UN health experts began field investigations on Wednesday to help the Philippines contain an outbreak of a deadly disease in the wake of massive storms that claimed more than 1,000 lives, officials said.
The World Health Organisation's four-member team will work with and advise local officials on combating leptospirosis, an infection caused by exposure to water contaminated with rat and other animal urine, the agency said.
"They have already commenced field trips, looking at hospitals and taking in the situation there, including at evacuation centres," said Adam Craig, a spokesman for the WHO's Western Pacific regional office based in Manila.
Parts of Manila and outlying areas remain flooded with stagnant water more than one month after tropical storm Ketsana dumped a record amount of rain on the nation's capital.
Exactly one week after Ketsana, tropical storm Parma brought massive destruction further north on the main island of Luzon.
The number of people who died as a direct result of both storms is 929, but a further 167 people have since died in and around Manila from leptospirosis, according to the government.
Authorities have handed out millions of doses of antibiotics to contain the disease, but Craig warned the threat of it spreading would remained as long as the stagnant water remained.
"People continue to live in water-logged areas and the risk is still there," Craig said.

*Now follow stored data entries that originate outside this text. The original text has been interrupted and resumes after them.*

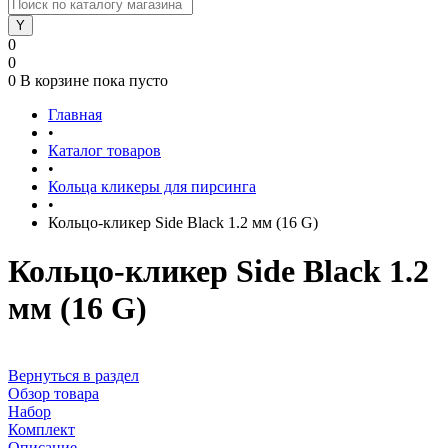
0
0
0
В корзине
пока пусто
Главная
•
Каталог товаров
•
Кольца кликеры для пирсинга
•
Кольцо-кликер Side Black 1.2 мм (16 G)
Кольцо-кликер Side Black 1.2
мм (16 G)
Вернуться в раздел
Обзор товара
Набор
Комплект
Описание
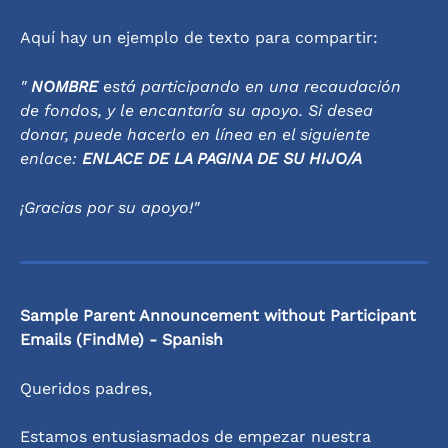
Aquí hay un ejemplo de texto para compartir:
" 
NOMBRE
 está participando en una recaudación 
de fondos, y le encantaría su apoyo. Si desea 
donar, puede hacerlo en línea en el siguiente 
enlace: 
ENLACE DE LA PAGINA DE SU HIJO/A
¡Gracias por su apoyo!"
Sample Parent Announcement without Participant 
Emails (FindMe) - Spanish
Queridos padres,
Estamos entusiasmados de empezar nuestra 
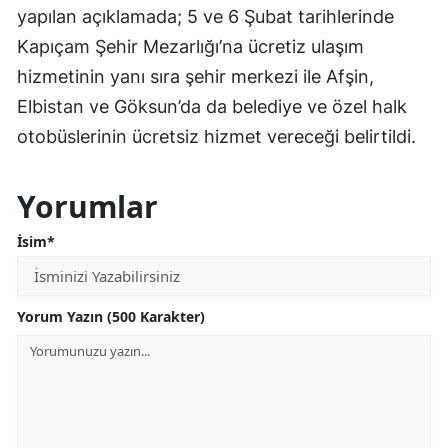
yapılan açıklamada; 5 ve 6 Şubat tarihlerinde
Kapıçam Şehir Mezarlığı’na ücretiz ulaşım
hizmetinin yanı sıra şehir merkezi ile Afşin,
Elbistan ve Göksun’da da belediye ve özel halk
otobüslerinin ücretsiz hizmet vereceği belirtildi.
Yorumlar
İsim*
Yorum Yazın (500 Karakter)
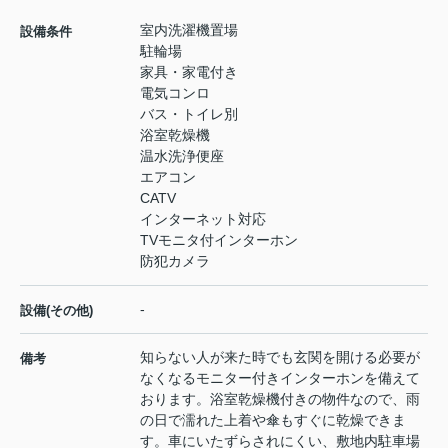
室内洗濯機置場
設備条件
駐輪場
家具・家電付き
電気コンロ
バス・トイレ別
浴室乾燥機
温水洗浄便座
エアコン
CATV
インターネット対応
TVモニタ付インターホン
防犯カメラ
-
設備(その他)
知らない人が来た時でも玄関を開ける必要が
備考
なくなるモニター付きインターホンを備えて
おります。浴室乾燥機付きの物件なので、雨
の日で濡れた上着や傘もすぐに乾燥できま
す。車にいたずらされにくい、敷地内駐車場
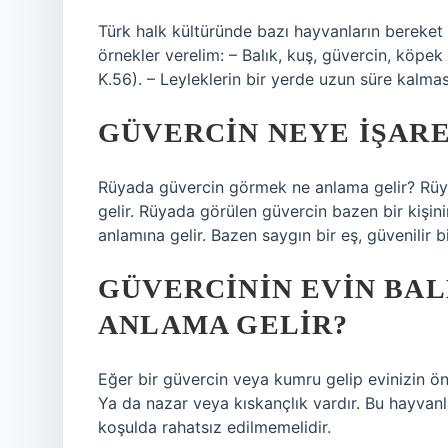
Türk halk kültüründe bazı hayvanların bereket
örnekler verelim: – Balık, kuş, güvercin, köpek g
K.56). – Leyleklerin bir yerde uzun süre kalmas
GÜVERCIN NEYE IŞARE
Rüyada güvercin görmek ne anlama gelir? Rüya
gelir. Rüyada görülen güvercin bazen bir kişini
anlamına gelir. Bazen saygın bir eş, güvenilir 
GÜVERCININ EVIN BAL
ANLAMA GELIR?
Eğer bir güvercin veya kumru gelip evinizin ön
Ya da nazar veya kıskançlık vardır. Bu hayvanla
koşulda rahatsız edilmemelidir.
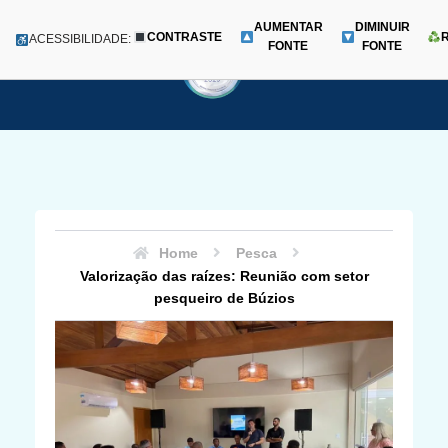
AUMENTAR
DIMINUIR
CONTRASTE
Menu
ACESSIBILIDADE:
FONTE
FONTE
Pular
para
o
conteúdo
Home
Pesca
Valorização das raízes: Reunião com setor
pesqueiro de Búzios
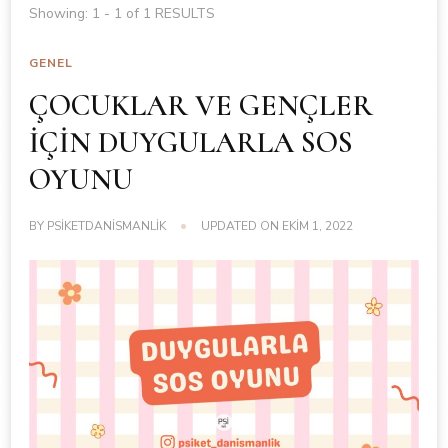
Showing: 1 - 1 of 1 RESULTS
GENEL
ÇOCUKLAR VE GENÇLER
İÇİN DUYGULARLA SOS
OYUNU
BY
PSIKETDANISMANLIK
UPDATED ON
EKIM 1, 2022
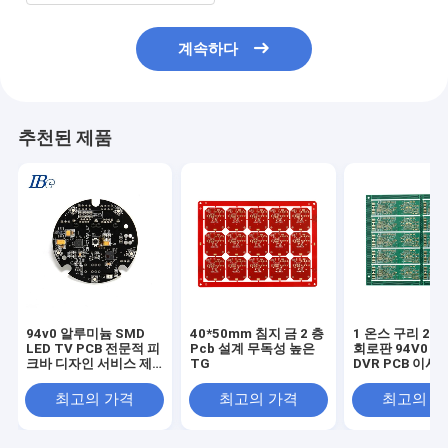
계속하다
추천된 제품
94v0 알루미늄 SMD
40*50mm 침지 금 2 층
1 온스 구리 2 층
LED TV PCB 전문적 피
Pcb 설계 무독성 높은
회로판 94V0 C
크바 디자인 서비스 제
TG
DVR PCB 이사
조들
최고의 가격
최고의 가격
최고의 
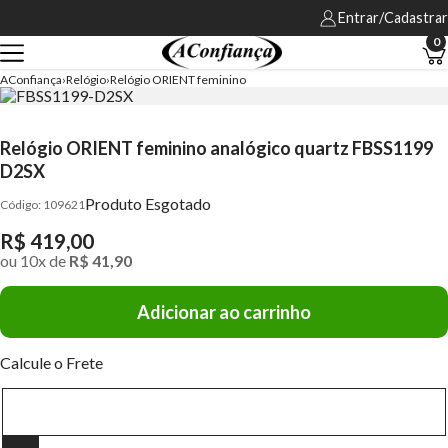
Entrar/Cadastrar
0
AConfiança
Relógio
Relógio ORIENT feminino
Relógio ORIENT feminino analógico quartz FBSS1199
D2SX
Produto Esgotado
109621
R$ 419,00
ou
10
x
de
R$ 41,90
Adicionar ao carrinho
Calcule o Frete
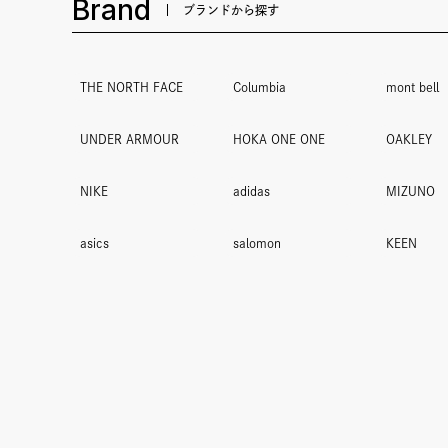
Brand
ブランドから探す
THE NORTH FACE
Columbia
mont bell
UNDER ARMOUR
HOKA ONE ONE
OAKLEY
NIKE
adidas
MIZUNO
asics
salomon
KEEN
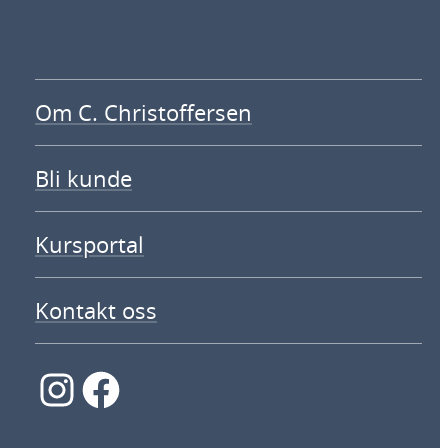
Om C. Christoffersen
Bli kunde
Kursportal
Kontakt oss
Instagram
Facebook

Officials have said the flood waters for more than a million residents on the outskirts of Manila may remain well into the new year.
The WHO also said the situation had been worsened "by the fact that many hospitals and clinics are damaged or are still under water."
It said in a statement that many hospital staff were unable to go back to work, because they too had been affected and marooned in evacuation centres.
"The Philippine government has responded commendably to this disaster," said WHO regional director Shin Young-Soo, who is based in Manila.
"But this is clearly a very difficult situation."
The WHO said the health experts from Australia, France, the Netherlands and Singapore were drawn from the Global Outbreak Alert and Response Network, a pool of experts on permanent standby to respond to health emergencies.
They are expected to remain in the Philippines for three weeks.